Requirement: Even where a line looks wrong, copy it exactly and include every entry.

Provided material:
● ● ● ● ●
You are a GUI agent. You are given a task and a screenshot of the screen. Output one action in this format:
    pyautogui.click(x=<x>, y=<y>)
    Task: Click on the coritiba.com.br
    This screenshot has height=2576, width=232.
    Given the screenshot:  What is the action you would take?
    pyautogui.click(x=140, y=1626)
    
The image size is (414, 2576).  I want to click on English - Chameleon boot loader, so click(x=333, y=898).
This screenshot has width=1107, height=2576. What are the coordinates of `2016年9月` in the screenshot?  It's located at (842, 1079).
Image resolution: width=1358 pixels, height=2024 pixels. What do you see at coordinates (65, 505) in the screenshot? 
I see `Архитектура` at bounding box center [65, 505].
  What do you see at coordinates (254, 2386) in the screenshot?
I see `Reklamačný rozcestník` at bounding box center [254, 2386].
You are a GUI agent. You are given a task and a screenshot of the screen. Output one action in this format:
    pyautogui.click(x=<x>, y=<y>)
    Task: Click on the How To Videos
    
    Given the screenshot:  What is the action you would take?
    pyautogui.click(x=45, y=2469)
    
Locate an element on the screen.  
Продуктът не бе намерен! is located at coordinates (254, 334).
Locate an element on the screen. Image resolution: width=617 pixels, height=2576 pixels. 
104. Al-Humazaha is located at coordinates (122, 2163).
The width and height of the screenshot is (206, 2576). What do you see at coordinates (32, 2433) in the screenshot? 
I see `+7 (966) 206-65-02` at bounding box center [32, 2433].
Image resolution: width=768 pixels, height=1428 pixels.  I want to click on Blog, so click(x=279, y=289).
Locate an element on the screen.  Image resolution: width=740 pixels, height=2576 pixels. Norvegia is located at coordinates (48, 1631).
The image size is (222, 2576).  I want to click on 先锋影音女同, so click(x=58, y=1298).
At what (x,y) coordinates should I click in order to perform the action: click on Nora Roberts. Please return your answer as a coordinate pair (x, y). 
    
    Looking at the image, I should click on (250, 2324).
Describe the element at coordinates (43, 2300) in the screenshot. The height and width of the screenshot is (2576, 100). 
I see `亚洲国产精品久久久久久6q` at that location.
● ● ● ● ●
Task result:
You are a GUI agent. You are given a task and a screenshot of the screen. Output one action in this format:
    pyautogui.click(x=<x>, y=<y>)
    Task: Click on the coritiba.com.br
    This screenshot has height=2576, width=232.
    Given the screenshot:  What is the action you would take?
    pyautogui.click(x=140, y=1626)
    
The image size is (414, 2576).  I want to click on English - Chameleon boot loader, so click(x=333, y=898).
This screenshot has width=1107, height=2576. What are the coordinates of `2016年9月` in the screenshot?  It's located at (842, 1079).
Image resolution: width=1358 pixels, height=2024 pixels. What do you see at coordinates (65, 505) in the screenshot? 
I see `Архитектура` at bounding box center [65, 505].
  What do you see at coordinates (254, 2386) in the screenshot?
I see `Reklamačný rozcestník` at bounding box center [254, 2386].
You are a GUI agent. You are given a task and a screenshot of the screen. Output one action in this format:
    pyautogui.click(x=<x>, y=<y>)
    Task: Click on the How To Videos
    
    Given the screenshot:  What is the action you would take?
    pyautogui.click(x=45, y=2469)
    
Locate an element on the screen.  
Продуктът не бе намерен! is located at coordinates (254, 334).
Locate an element on the screen. Image resolution: width=617 pixels, height=2576 pixels. 
104. Al-Humazaha is located at coordinates (122, 2163).
The width and height of the screenshot is (206, 2576). What do you see at coordinates (32, 2433) in the screenshot? 
I see `+7 (966) 206-65-02` at bounding box center [32, 2433].
Image resolution: width=768 pixels, height=1428 pixels.  I want to click on Blog, so click(x=279, y=289).
Locate an element on the screen.  Image resolution: width=740 pixels, height=2576 pixels. Norvegia is located at coordinates (48, 1631).
The image size is (222, 2576).  I want to click on 先锋影音女同, so click(x=58, y=1298).
At what (x,y) coordinates should I click in order to perform the action: click on Nora Roberts. Please return your answer as a coordinate pair (x, y). 
    
    Looking at the image, I should click on (250, 2324).
Describe the element at coordinates (43, 2300) in the screenshot. The height and width of the screenshot is (2576, 100). 
I see `亚洲国产精品久久久久久6q` at that location.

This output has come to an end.